While the "Charge of Reductionism" response has been popular among academic theorists, what I call the "Retreat" response has been popular among some sections of the U.S. feminist movement. This response is simply to retreat from all practices of speaking for; it asserts that one can only know one's own narrow individual experience and one's "own truth" and thus that one can never make claims beyond this. This response is motivated in part by the desire to recognize difference and different priorities, without organizing these differences into hierarchies.

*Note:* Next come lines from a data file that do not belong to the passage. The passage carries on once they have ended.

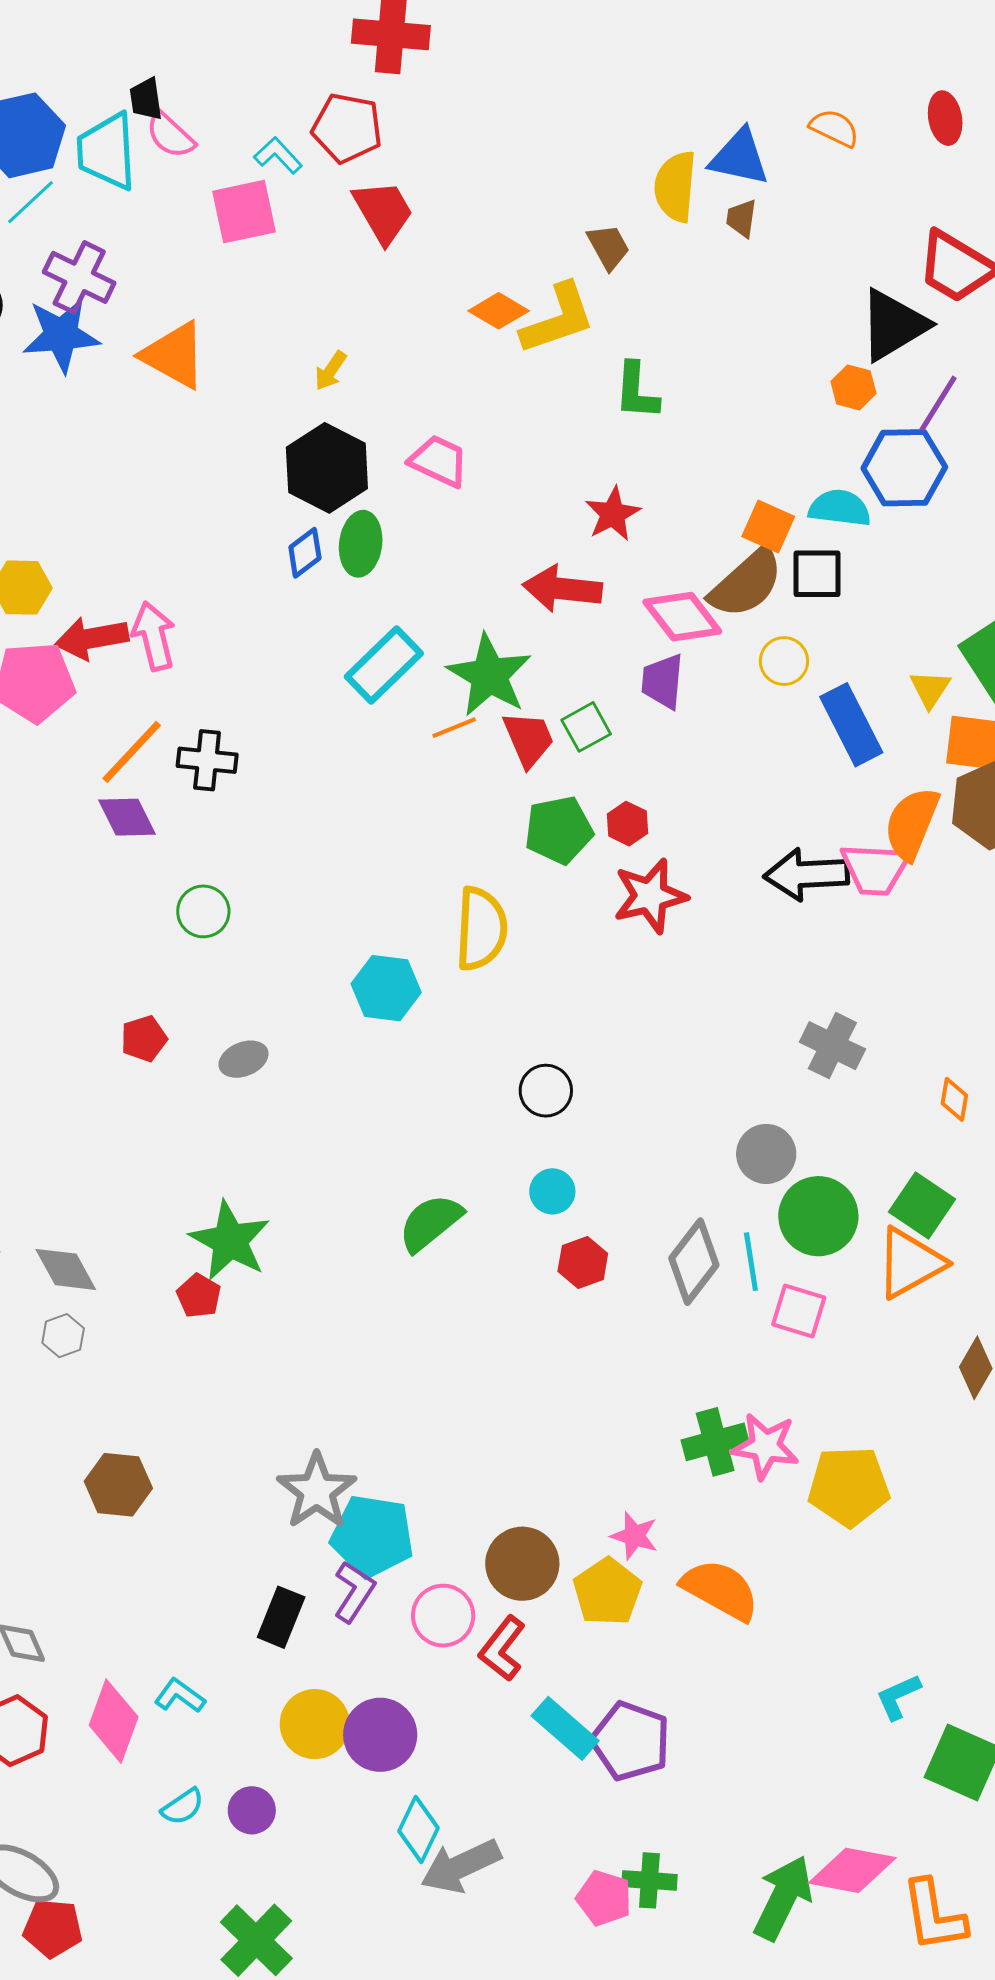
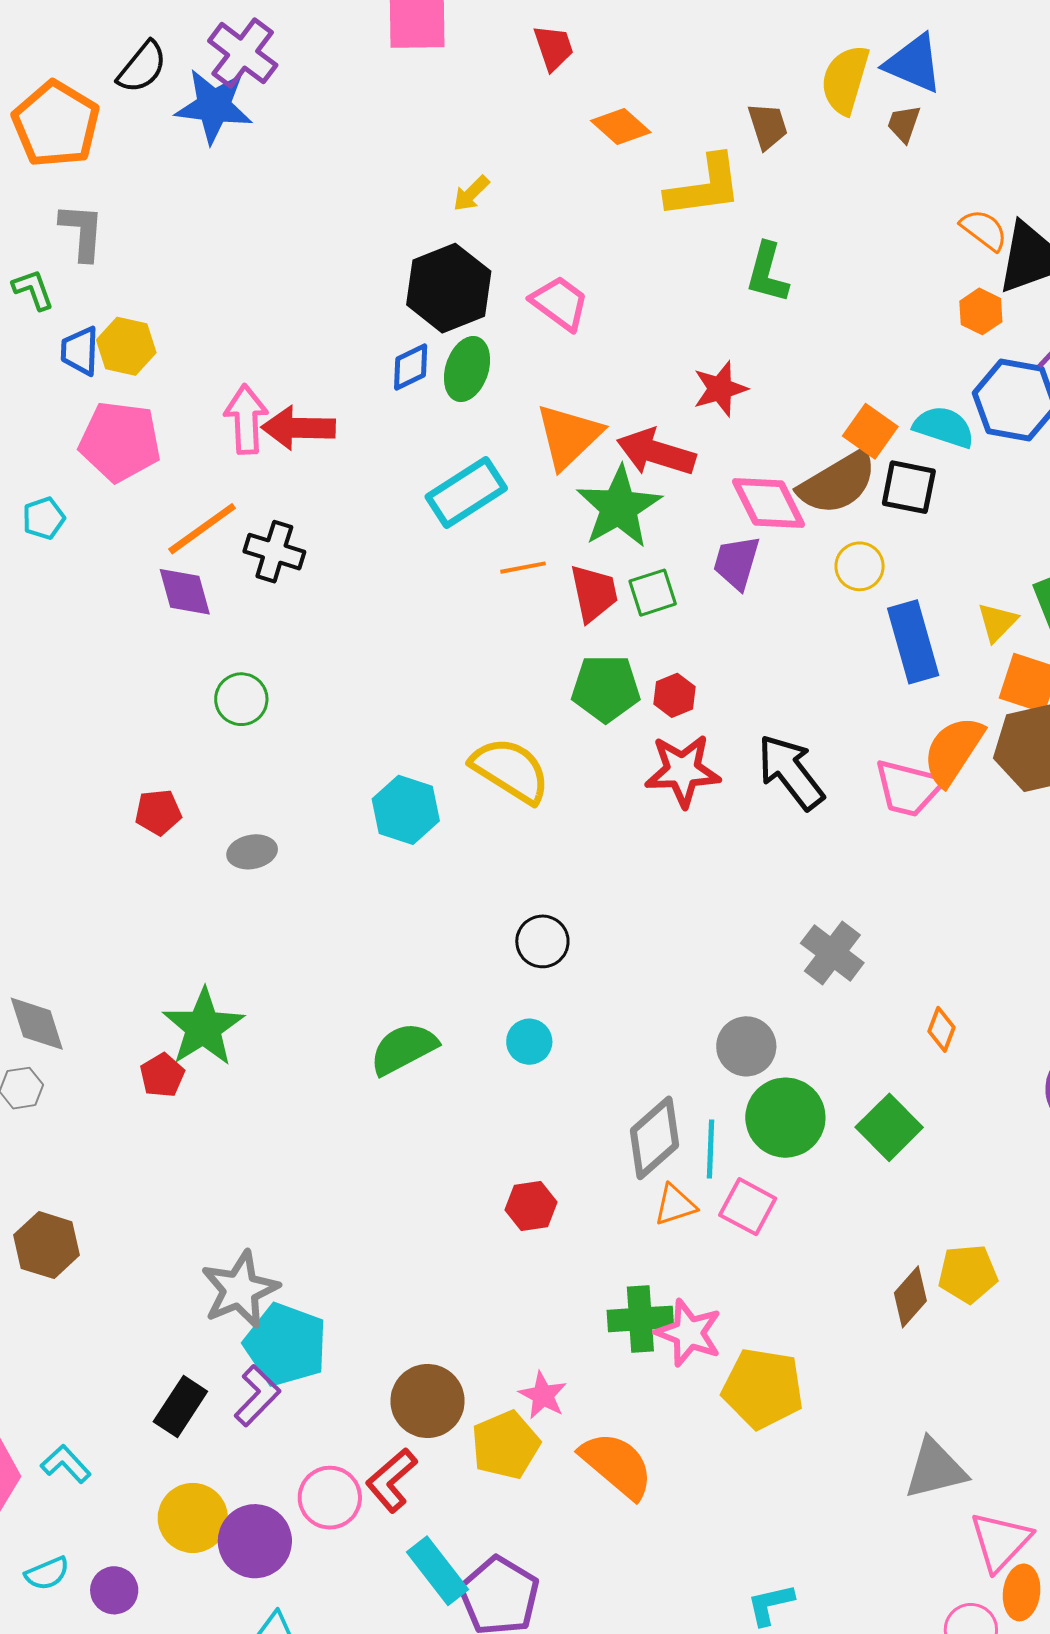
orange semicircle: (834, 128) -> (984, 230), moved
red trapezoid: (383, 212) -> (553, 48), size x0.7
orange diamond: (499, 311) -> (621, 126), moved
orange triangle: (174, 355) -> (569, 436), moved, turned 36
red arrow: (92, 638) -> (298, 428), moved
green star: (489, 675) -> (619, 507), moved
black arrow: (806, 874) -> (791, 772), moved, turned 44
yellow semicircle: (481, 929) -> (510, 770), turned -72
red hexagon: (583, 1262) -> (531, 1206), moved
orange triangle: (910, 1263) -> (675, 1205), moved, size x0.6
pink circle: (443, 1616) -> (330, 1498), moved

Now, sometimes I think this is the proper response to the problem of speaking for others, depending on who is making it. We certainly want to encourage a more receptive listening on the part of the discursively privileged and to discourage presumptuous and oppressive practices of speaking for. And the desire to retreat sometimes results from the desire to engage in political work but without practicing what might be called discursive imperialism. But a retreat from speaking for will not result in an increase in receptive listening in all cases; it may result merely in a retreat into a narcissistic yuppie lifestyle in which a privileged person takes no responsibility for her society whatsoever. She may even feel justified in exploiting her privileged capacity for personal happiness at the expense of others on the grounds that she has no alternative.

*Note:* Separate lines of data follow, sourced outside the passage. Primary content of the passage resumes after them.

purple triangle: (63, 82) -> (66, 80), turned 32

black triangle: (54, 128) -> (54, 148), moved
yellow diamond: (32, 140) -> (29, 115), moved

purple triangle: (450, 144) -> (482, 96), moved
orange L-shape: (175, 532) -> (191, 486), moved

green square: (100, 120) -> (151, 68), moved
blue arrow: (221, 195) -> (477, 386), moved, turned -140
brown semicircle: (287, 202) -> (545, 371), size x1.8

The major problem with such a retreat is that it significantly undercuts the possibility of political effectivity. There are numerous examples of the practice of speaking for others which have been politically efficacious in advancing the needs of those spoken for, from Rigoberta Menchu to Edward Said and Steven Biko. Menchu's efforts to speak for the 33 Indian communities facing genocide in Guatemala have helped to raise money for the revolution and bring pressure against the Guatemalan and U.S. governments who have committed the massacres in collusion. The point is not that for some speakers the danger of speaking for others does not arise, but that in some cases certain political effects can be garnered in no other way.

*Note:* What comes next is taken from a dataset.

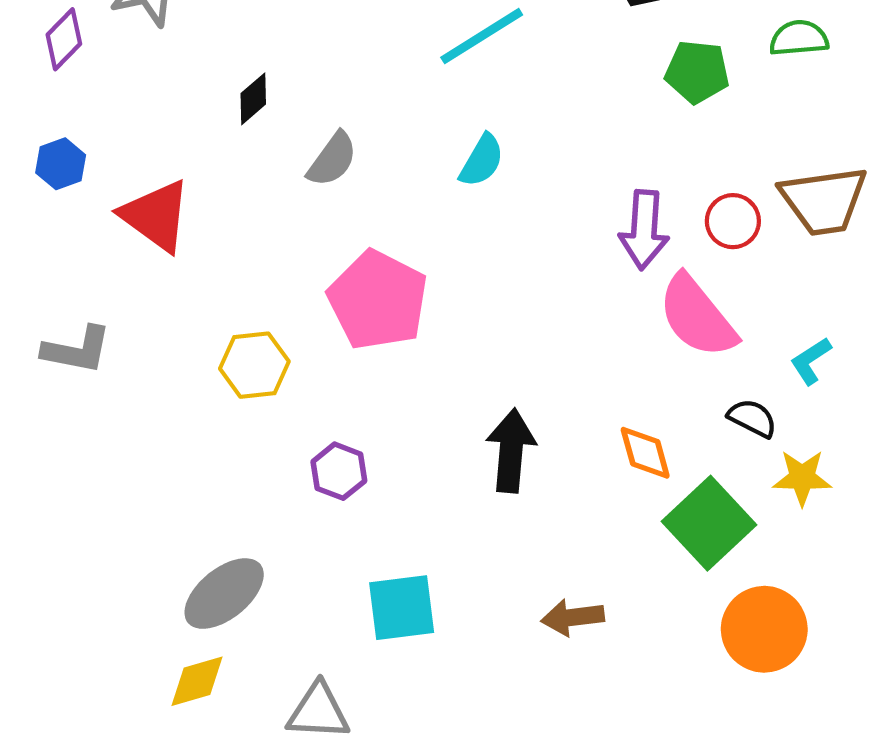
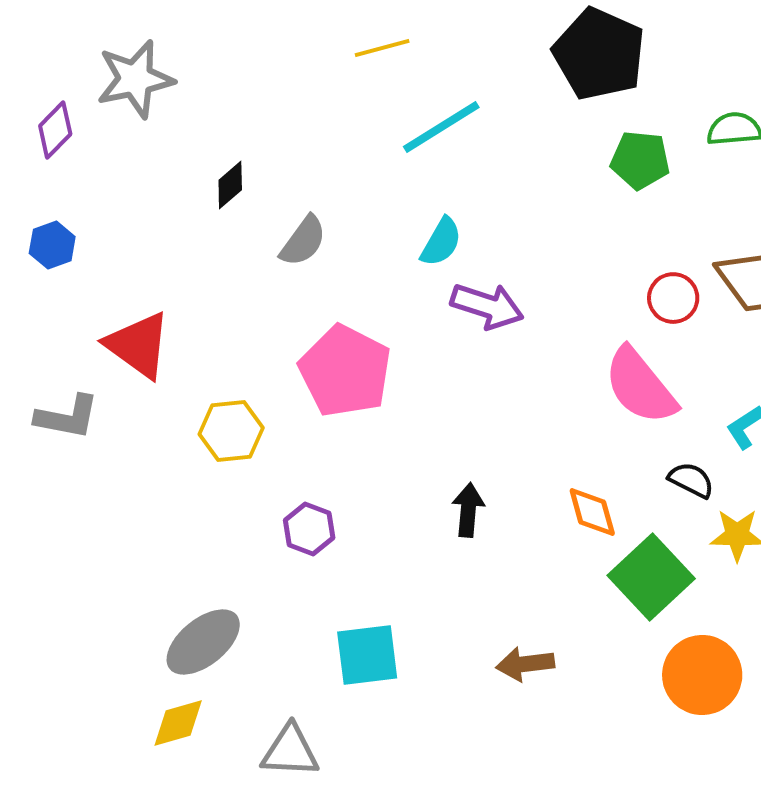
red triangle: (156, 216) -> (138, 345), moved
purple arrow: (644, 230) -> (487, 306), moved, turned -76
black arrow: (511, 451) -> (468, 510), size x0.7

Joyce Trebilcot's version of the retreat response, which I mentioned at the outset of this essay, raises other issues. She agrees that an absolute prohibition of speaking for would undermine political effectiveness, and therefore says that she will avoid speaking for others only within her lesbian feminist community. So it might be argued that the retreat from speaking for others can be maintained without sacrificing political effectivity if it is restricted to particular discursive spaces. Why might one advocate such a partial retreat? Given that interpretations and meanings are discursive constructions made by embodied speakers, Trebilcot worries that attempting to persuade or speak for another will cut off that person's ability or willingness to engage in the constructive act of developing meaning. Since no embodied speaker can produce more than a partial account, and since the process of producing meaning is necessarily collective, everyone's account within a specified community needs to be encouraged.
I agree with a great deal of Trebilcot's argument. I certainly agree that in some instances speaking for others constitutes a violence and should be stopped. But Trebilcot's position, as well as a more general retreat position, presumes an ontological configuration of the discursive context that simply does not obtain. In particular, it assumes that one can retreat into one's discrete location and make claims entirely and singularly within that location that do not range over others, and therefore that one can disentangle oneself from the implicating networks between one's discursive practices and others' locations, situations, and practices. In other words, the claim that I can speak only for myself assumes the autonomous conception of the self in Classical Liberal theory--that I am unconnected to others in my authentic self or that I can achieve an autonomy from others given certain conditions. But there is no neutral place to stand free and clear in which one's words do not prescriptively affect or mediate the experience of others, nor is there a way to demarcate decisively a boundary between one's location and all others. Even a complete retreat from speech is of course not neutral since it allows the continued dominance of current discourses and acts by omission to reenforce their dominance.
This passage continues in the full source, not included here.